I like a challenge, so I set about fixing it. It wasn’t particularly difficult, just messy. After half a day of scrounging and assembling, by evening I had a functioning solar setup that could reliably charge two phones, indefinitely, as long as the sun was shining. It was a small start, but it showed how we could scale to power the whole camp sustainably.
The next morning, I got out of bed to plug in some phones, only to find my work ripped apart overnight. People had raided the system for components to power the party camp’s music. The battery was flattened and ruined. So, it turns out the real problem wasn’t technical, it was social.
The camp was full of capable people, but many had checked out. Why? Because they’d experienced variations of this same problem before, nothing could be built, nothing would last, everything was transitory and broken.

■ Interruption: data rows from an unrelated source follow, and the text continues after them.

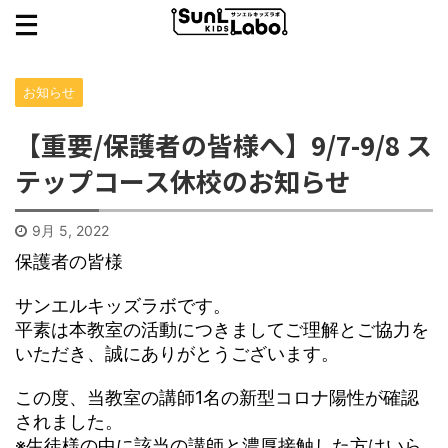
お知らせ
【重要/保護者の皆様へ】9/7-9/8 ス
テップコース休校のお知らせ
9月 5, 2022
保護者の皆様
サンエルキッズラボです。
平素は本教室の活動につきましてご理解とご協力を
いただき、誠にありがとうございます。
この度、当教室の講師1名の新型コロナ陽性が確認
されました。
※生徒様の中に該当の講師と濃厚接触した方はいら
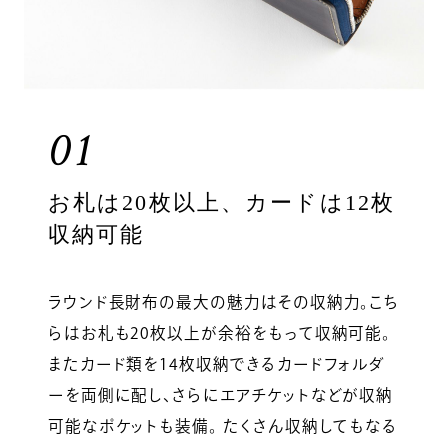
01
お札は20枚以上、カードは12枚
収納可能
ラウンド長財布の最大の魅力はその収納力。こち
らはお札も20枚以上が余裕をもって収納可能。
またカード類を14枚収納できるカードフォルダ
ーを両側に配し、さらにエアチケットなどが収納
可能なポケットも装備。 たくさん収納してもなる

Tackling the social mess, the first issue was the presence of a few absolute loons. These people weren’t just chaotic, they actively blocked any attempt to build lasting infrastructure. The solution? Push them out. It wasn’t clean. It wasn’t gentle. In both cases, it was emotionally intense.
One was mediated out by sharing gear so he could set up his own space elsewhere. The second, when confronted, left of his own accord and took his stuff with him. Harsh, maybe, but necessary. After they left, the camp could finally begin to function.
The “commons” problem, the second issue, was more subtle but probably created even more resentment: equipment and resources were treated as a free-for-all. Everything was “held in common,” which meant anyone could use gear however they wanted, and they did. Batteries were destroyed, cables fried, expensive equipment thrown into a growing pile of broken tech.
The solution? Gently focus control, we set up a tech tent and simply sat there, every day, asking people what they needed and why. No outright “no’s,” just a filtering process. It worked, tech requests slowed, and we regained stability. But behind the scenes, it built up quiet resentment from the “crew” who were used to unaccountable access and immediate replacements at the camp’s expense.
What followed, after the transition, the tech space became… boring. It worked. Phones charged. Laptops powered. Media and legal teams did their jobs. People even checked their Facebook.
And yet, success bred silence. The loons were gone, but the resentment lingered. And sure enough, the backlash eventually came, just not in the way you’d expect. But this is another story…
This reflection is about more than batteries and solar panels. It’s about the fragility of collective space, and how real sustainability is social before it’s technical. We need to defend space from dysfunction, as much as build within it.
Fixing protest camps means navigating both power systems and power dynamics. And if you don’t balance both, you’ll be back to chaos by morning.